**Given data**.
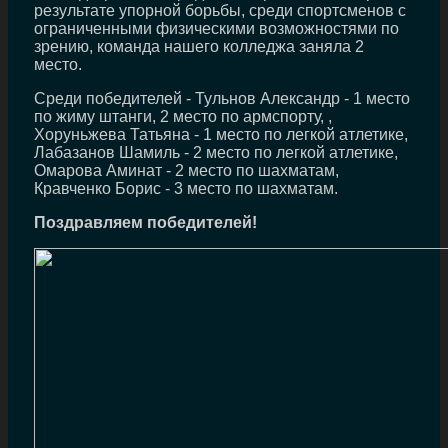
результате упорной борьбы, среди спортсменов с
ограниченными физическими возможностями по
зрению, команда нашего колледжа заняла 2
место.
Среди победителей - Тульнов Александр - 1 место
по жиму штанги, 2 место по армспорту, ,
Хоруньжева Татьяна - 1 место по легкой атлетике,
Лабазанов Шамиль - 2 место по легкой атлетике,
Омарова Аминат - 2 место по шахматам,
Кравченко Борис - 3 место по шахматам.
Поздравляем победителей!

**Required action**.
Respond with the number of lines in the entries that include the string "шахматам", and nothing besides.

**Solution for this exercise**.
2